Его рука поднимается к моему лицу — не касается, останавливается в сантиметре от скулы, и я чувствую жар его ладони щекой, как чувствуют жар от открытой печной дверцы, и этот сантиметр между его кожей и моей плотнее любого прикосновения, тяжелее, невыносимее.
— Какие ещё звуки из тебя можно достать, — говорит он, и его голос падает ниже, до частоты, которую я чувствую не ушами, а грудной клеткой. — Медленно. По одному. Пока ты не забудешь своё имя.
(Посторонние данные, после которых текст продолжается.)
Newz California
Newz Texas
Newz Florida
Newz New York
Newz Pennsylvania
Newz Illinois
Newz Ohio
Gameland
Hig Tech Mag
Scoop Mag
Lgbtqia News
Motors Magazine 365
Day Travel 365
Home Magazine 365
Низ живота стягивает — горячо, влажно — я непроизвольно стискиваю его бедро своими, и его реакция мгновенная: глаза зажмуриваются, рот приоткрывается, из горла вырывается задавленный стон. Его бёдра толкаются вперёд рефлекторно, и через слои ткани я чувствую его, прижатого к моему бедру, и масштаб того, что я с ним делаю, становится конкретным, анатомическим. Член. Его член. Твёрдый, горячий даже через джинсы, и от знания, что это делаю я, моё тело, мой голос, моя неловкость, у меня темнеет в глазах и подгибаются колени.
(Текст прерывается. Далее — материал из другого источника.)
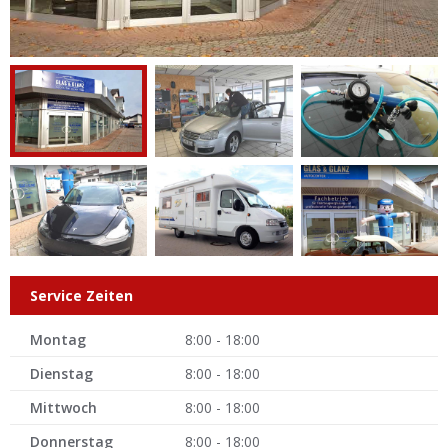
Service Zeiten
Montag
8:00 - 18:00
Dienstag
8:00 - 18:00
Mittwoch
8:00 - 18:00
Donnerstag
8:00 - 18:00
Он замирает. Утыкается лбом мне в висок. Его дыхание, горячее, рваное, с хрипом, у самого уха, и от каждого выдоха волоски на шее встают и не ложатся.
Тишина длится три удара моего пульса. Четыре. Пять.
— Мила, — говорит он, и от этого единственного слова, произнесённого в сантиметре от моего уха, с такой хрипотцой, будто связки прогнали через ржавый металл, — у меня от этого в голове такое, что я не могу думать словами. Только картинками. И картинки не для приличного общества.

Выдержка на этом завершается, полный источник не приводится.